_Extracted page text data_

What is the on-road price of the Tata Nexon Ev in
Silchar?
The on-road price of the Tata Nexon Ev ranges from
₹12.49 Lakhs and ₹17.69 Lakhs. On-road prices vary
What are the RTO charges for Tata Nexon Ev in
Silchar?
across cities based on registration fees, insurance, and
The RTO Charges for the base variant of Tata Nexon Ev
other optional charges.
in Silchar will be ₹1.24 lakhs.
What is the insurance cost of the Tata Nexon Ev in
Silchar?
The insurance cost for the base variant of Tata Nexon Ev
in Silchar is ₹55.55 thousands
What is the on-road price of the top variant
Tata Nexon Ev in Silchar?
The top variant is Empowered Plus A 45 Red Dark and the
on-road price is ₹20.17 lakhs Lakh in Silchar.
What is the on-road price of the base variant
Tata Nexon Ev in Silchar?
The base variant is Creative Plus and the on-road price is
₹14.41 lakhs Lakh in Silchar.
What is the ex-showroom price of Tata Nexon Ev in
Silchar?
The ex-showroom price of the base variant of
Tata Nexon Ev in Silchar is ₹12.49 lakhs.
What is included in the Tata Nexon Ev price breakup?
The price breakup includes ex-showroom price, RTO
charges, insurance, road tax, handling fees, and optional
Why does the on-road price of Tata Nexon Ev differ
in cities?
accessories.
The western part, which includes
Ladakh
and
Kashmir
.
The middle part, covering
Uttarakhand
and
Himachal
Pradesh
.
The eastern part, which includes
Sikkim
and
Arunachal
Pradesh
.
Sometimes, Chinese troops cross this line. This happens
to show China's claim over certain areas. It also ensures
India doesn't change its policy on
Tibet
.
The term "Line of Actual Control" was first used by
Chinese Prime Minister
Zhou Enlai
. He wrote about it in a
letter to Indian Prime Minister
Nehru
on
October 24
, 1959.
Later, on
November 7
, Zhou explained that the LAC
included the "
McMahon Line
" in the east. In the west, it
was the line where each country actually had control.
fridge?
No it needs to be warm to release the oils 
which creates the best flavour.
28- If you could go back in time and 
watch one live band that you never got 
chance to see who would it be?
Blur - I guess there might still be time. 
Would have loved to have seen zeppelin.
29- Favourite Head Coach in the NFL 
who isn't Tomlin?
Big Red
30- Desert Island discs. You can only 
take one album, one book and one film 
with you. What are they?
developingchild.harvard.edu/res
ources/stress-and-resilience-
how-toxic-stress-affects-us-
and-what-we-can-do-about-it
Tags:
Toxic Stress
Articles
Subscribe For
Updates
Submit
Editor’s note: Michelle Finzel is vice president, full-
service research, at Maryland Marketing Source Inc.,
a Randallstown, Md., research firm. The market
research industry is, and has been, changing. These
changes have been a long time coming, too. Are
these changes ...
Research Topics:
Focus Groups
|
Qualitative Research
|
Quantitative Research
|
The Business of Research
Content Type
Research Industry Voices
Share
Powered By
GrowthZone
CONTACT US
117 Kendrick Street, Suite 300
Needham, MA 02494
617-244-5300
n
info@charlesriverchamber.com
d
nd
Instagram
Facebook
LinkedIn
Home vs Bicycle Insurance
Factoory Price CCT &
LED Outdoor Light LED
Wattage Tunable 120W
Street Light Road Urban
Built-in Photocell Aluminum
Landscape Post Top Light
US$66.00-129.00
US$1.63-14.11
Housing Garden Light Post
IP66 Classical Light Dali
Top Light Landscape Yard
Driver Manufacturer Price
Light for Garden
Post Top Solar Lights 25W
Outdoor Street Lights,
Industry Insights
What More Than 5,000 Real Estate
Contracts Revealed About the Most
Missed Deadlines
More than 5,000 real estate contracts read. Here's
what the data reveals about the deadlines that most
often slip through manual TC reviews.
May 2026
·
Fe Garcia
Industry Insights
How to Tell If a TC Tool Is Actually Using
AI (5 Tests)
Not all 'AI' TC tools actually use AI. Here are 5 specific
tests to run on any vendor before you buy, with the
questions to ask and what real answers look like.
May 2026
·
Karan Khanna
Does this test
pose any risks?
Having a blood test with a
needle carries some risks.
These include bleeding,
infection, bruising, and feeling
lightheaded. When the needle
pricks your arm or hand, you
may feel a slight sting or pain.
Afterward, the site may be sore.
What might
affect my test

_YOUR GOAL_
All of the data above should be reproduced exactly.

_EXERCISE SOLUTION_
What is the on-road price of the Tata Nexon Ev in
Silchar?
The on-road price of the Tata Nexon Ev ranges from
₹12.49 Lakhs and ₹17.69 Lakhs. On-road prices vary
What are the RTO charges for Tata Nexon Ev in
Silchar?
across cities based on registration fees, insurance, and
The RTO Charges for the base variant of Tata Nexon Ev
other optional charges.
in Silchar will be ₹1.24 lakhs.
What is the insurance cost of the Tata Nexon Ev in
Silchar?
The insurance cost for the base variant of Tata Nexon Ev
in Silchar is ₹55.55 thousands
What is the on-road price of the top variant
Tata Nexon Ev in Silchar?
The top variant is Empowered Plus A 45 Red Dark and the
on-road price is ₹20.17 lakhs Lakh in Silchar.
What is the on-road price of the base variant
Tata Nexon Ev in Silchar?
The base variant is Creative Plus and the on-road price is
₹14.41 lakhs Lakh in Silchar.
What is the ex-showroom price of Tata Nexon Ev in
Silchar?
The ex-showroom price of the base variant of
Tata Nexon Ev in Silchar is ₹12.49 lakhs.
What is included in the Tata Nexon Ev price breakup?
The price breakup includes ex-showroom price, RTO
charges, insurance, road tax, handling fees, and optional
Why does the on-road price of Tata Nexon Ev differ
in cities?
accessories.
The western part, which includes
Ladakh
and
Kashmir
.
The middle part, covering
Uttarakhand
and
Himachal
Pradesh
.
The eastern part, which includes
Sikkim
and
Arunachal
Pradesh
.
Sometimes, Chinese troops cross this line. This happens
to show China's claim over certain areas. It also ensures
India doesn't change its policy on
Tibet
.
The term "Line of Actual Control" was first used by
Chinese Prime Minister
Zhou Enlai
. He wrote about it in a
letter to Indian Prime Minister
Nehru
on
October 24
, 1959.
Later, on
November 7
, Zhou explained that the LAC
included the "
McMahon Line
" in the east. In the west, it
was the line where each country actually had control.
fridge?
No it needs to be warm to release the oils 
which creates the best flavour.
28- If you could go back in time and 
watch one live band that you never got 
chance to see who would it be?
Blur - I guess there might still be time. 
Would have loved to have seen zeppelin.
29- Favourite Head Coach in the NFL 
who isn't Tomlin?
Big Red
30- Desert Island discs. You can only 
take one album, one book and one film 
with you. What are they?
developingchild.harvard.edu/res
ources/stress-and-resilience-
how-toxic-stress-affects-us-
and-what-we-can-do-about-it
Tags:
Toxic Stress
Articles
Subscribe For
Updates
Submit
Editor’s note: Michelle Finzel is vice president, full-
service research, at Maryland Marketing Source Inc.,
a Randallstown, Md., research firm. The market
research industry is, and has been, changing. These
changes have been a long time coming, too. Are
these changes ...
Research Topics:
Focus Groups
|
Qualitative Research
|
Quantitative Research
|
The Business of Research
Content Type
Research Industry Voices
Share
Powered By
GrowthZone
CONTACT US
117 Kendrick Street, Suite 300
Needham, MA 02494
617-244-5300
n
info@charlesriverchamber.com
d
nd
Instagram
Facebook
LinkedIn
Home vs Bicycle Insurance
Factoory Price CCT &
LED Outdoor Light LED
Wattage Tunable 120W
Street Light Road Urban
Built-in Photocell Aluminum
Landscape Post Top Light
US$66.00-129.00
US$1.63-14.11
Housing Garden Light Post
IP66 Classical Light Dali
Top Light Landscape Yard
Driver Manufacturer Price
Light for Garden
Post Top Solar Lights 25W
Outdoor Street Lights,
Industry Insights
What More Than 5,000 Real Estate
Contracts Revealed About the Most
Missed Deadlines
More than 5,000 real estate contracts read. Here's
what the data reveals about the deadlines that most
often slip through manual TC reviews.
May 2026
·
Fe Garcia
Industry Insights
How to Tell If a TC Tool Is Actually Using
AI (5 Tests)
Not all 'AI' TC tools actually use AI. Here are 5 specific
tests to run on any vendor before you buy, with the
questions to ask and what real answers look like.
May 2026
·
Karan Khanna
Does this test
pose any risks?
Having a blood test with a
needle carries some risks.
These include bleeding,
infection, bruising, and feeling
lightheaded. When the needle
pricks your arm or hand, you
may feel a slight sting or pain.
Afterward, the site may be sore.
What might
affect my test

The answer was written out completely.